由于PHP已经通过文件,跨$ P $不见了PTED位有关设置 $ _ SESSION ['LOGGED_USER'] 。如果用户有活动会话可言,登录与否,这LOGGED_USER变量设置第二他的浏览器请求网页
because PHP has already gone through the file and interpreted the bit about setting $_SESSION['LOGGED_USER']. If the user has an active session at all, logged in or not, that LOGGED_USER variable is set the second his browser requests that page.
在PHP脚本的处理方式为安全/登录请求需要设置会话变量。您的JS就无法做到这一点,作为会话数据完全是服务器端,你不能让浏览器刚刚起来,告诉服务器,而无需打开了一个巨大的安全漏洞执行任意PHP code 。 (图片会发生什么,如果浏览器可以说PHP,运行此。所有我必须做的是弹出一个JS控制台,看看你做它...最起码,我可以写一行JS的控制台来设置该变量无论我是登录还是不行。)
The PHP script that's handling requests for security/login needs to set the session variable.
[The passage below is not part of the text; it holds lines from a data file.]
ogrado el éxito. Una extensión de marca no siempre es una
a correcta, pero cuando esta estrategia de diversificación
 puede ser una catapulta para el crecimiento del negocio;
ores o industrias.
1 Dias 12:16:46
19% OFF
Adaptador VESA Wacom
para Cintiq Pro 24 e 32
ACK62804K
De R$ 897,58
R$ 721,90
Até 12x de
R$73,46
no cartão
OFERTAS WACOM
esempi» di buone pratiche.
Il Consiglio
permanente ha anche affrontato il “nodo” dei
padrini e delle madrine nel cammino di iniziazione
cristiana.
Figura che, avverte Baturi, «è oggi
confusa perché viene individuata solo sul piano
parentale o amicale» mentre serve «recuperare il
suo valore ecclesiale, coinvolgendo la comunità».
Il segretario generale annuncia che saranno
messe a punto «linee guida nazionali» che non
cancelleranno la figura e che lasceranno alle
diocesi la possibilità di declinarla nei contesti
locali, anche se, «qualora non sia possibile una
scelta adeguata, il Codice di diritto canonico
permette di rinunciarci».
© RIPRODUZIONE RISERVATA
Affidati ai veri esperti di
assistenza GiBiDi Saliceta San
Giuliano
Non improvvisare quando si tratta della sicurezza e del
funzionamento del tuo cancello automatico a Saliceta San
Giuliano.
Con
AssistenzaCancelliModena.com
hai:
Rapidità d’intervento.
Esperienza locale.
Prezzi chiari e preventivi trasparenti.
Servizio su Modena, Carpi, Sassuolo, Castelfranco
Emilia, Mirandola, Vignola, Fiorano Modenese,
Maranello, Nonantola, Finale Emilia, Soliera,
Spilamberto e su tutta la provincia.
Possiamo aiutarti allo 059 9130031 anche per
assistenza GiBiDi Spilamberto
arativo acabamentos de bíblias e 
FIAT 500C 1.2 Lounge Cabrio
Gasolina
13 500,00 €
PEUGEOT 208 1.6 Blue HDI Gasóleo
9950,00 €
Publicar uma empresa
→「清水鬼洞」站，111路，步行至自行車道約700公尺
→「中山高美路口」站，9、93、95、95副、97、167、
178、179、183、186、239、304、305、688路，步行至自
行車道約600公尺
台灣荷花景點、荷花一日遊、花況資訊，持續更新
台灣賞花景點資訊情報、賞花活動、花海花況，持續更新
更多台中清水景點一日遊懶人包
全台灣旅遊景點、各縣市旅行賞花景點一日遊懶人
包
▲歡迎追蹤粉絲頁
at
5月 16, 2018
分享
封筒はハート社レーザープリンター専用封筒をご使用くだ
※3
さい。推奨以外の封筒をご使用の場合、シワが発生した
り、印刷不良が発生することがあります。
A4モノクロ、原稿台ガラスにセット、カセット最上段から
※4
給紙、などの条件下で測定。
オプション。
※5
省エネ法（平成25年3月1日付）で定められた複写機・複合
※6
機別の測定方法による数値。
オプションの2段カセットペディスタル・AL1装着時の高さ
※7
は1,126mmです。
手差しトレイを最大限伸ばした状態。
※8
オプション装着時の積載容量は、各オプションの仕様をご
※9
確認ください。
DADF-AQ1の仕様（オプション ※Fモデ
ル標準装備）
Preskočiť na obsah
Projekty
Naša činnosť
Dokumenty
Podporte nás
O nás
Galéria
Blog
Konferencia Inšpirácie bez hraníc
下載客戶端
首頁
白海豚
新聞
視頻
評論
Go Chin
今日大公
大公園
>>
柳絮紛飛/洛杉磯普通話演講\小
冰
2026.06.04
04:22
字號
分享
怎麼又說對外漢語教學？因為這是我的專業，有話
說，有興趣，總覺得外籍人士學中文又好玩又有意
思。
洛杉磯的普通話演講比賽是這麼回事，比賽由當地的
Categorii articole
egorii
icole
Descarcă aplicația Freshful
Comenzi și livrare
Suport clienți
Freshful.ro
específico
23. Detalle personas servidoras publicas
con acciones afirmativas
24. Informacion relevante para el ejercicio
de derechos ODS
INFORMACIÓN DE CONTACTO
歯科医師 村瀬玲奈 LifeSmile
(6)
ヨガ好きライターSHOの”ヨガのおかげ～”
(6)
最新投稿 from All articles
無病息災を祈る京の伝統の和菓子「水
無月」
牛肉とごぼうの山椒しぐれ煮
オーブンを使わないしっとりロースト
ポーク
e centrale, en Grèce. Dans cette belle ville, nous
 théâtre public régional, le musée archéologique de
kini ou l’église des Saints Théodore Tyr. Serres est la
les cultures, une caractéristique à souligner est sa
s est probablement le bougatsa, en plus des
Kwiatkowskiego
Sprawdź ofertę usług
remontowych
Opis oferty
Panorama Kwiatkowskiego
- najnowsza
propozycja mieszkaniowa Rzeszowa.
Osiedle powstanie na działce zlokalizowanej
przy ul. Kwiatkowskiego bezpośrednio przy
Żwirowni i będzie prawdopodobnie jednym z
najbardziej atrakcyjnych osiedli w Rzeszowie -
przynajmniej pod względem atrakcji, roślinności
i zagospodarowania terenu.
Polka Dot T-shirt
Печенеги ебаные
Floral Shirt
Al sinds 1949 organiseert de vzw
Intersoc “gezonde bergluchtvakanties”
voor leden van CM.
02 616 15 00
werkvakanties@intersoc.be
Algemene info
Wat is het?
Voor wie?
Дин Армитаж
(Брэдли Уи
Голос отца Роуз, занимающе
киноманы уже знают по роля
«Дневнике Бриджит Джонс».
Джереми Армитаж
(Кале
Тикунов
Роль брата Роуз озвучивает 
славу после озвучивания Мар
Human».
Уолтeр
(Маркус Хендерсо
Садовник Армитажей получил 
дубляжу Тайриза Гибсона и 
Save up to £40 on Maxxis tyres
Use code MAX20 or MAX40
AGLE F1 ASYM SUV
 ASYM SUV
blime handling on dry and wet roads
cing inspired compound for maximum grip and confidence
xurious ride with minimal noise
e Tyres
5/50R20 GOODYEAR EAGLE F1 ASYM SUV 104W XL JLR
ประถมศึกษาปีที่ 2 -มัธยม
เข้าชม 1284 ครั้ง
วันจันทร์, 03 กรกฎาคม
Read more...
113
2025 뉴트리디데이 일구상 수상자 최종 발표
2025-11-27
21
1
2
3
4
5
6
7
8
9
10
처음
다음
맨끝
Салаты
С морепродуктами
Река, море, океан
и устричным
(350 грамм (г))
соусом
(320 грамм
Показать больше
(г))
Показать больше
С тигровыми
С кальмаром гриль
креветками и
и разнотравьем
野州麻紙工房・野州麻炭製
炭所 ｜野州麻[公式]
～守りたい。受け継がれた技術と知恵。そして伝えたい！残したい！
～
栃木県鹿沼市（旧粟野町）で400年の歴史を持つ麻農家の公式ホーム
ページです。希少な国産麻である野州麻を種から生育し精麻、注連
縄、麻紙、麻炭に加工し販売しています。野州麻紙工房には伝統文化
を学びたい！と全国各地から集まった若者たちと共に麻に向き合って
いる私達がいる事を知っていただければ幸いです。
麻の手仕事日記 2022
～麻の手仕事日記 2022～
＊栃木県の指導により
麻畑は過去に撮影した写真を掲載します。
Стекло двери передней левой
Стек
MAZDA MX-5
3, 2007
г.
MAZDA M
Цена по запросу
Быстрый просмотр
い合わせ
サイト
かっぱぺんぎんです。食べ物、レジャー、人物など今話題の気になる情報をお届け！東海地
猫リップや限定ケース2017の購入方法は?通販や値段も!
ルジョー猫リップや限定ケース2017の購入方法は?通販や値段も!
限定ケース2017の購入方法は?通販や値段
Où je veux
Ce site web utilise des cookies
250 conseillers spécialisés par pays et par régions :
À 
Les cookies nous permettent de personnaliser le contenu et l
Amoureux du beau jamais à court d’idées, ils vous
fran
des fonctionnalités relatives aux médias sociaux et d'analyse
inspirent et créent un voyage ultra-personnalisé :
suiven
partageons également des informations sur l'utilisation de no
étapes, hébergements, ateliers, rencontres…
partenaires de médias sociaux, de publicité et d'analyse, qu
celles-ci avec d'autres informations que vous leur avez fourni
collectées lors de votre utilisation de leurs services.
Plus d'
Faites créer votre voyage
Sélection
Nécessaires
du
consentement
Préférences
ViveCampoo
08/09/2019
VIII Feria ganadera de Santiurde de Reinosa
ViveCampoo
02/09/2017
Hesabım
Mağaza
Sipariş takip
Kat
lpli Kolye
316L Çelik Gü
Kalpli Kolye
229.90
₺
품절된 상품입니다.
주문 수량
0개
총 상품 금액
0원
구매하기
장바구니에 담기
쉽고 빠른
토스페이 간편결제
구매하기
Your JS won't be able to do it, as the session data is entirely server-side, and you can't let the browser just up and tell the server to run arbitrary PHP code without opening up a massive security hole. (Picture what could happen if the browser could say "hey, PHP, run this". All i'd have to do is pop up a JS console, see how you're doing it...and at the very least, i could write a line of JS in the console to set that variable whether i'm logged in or not.)
或者,如果你真的想,你可以创建另一个页面,JS的职位,即设置会话数据。这似乎是一种浪费,但...它可能是相当困难的事牢固。 (如果PHP尚不知道你登录,你就必须重新进行身份验证和所有)。我不会考虑它,除非出于某种原因,安全/登录不能被修改。
Or, if you really wanted, you could create another page that the JS posts to, that sets the session data. That seems a waste, though...and it might be quite difficult to do securely. (If PHP doesn't already know you're logged in, you'd have to re-authenticate and all that.) I wouldn't consider it unless for some reason security/login can't be modified.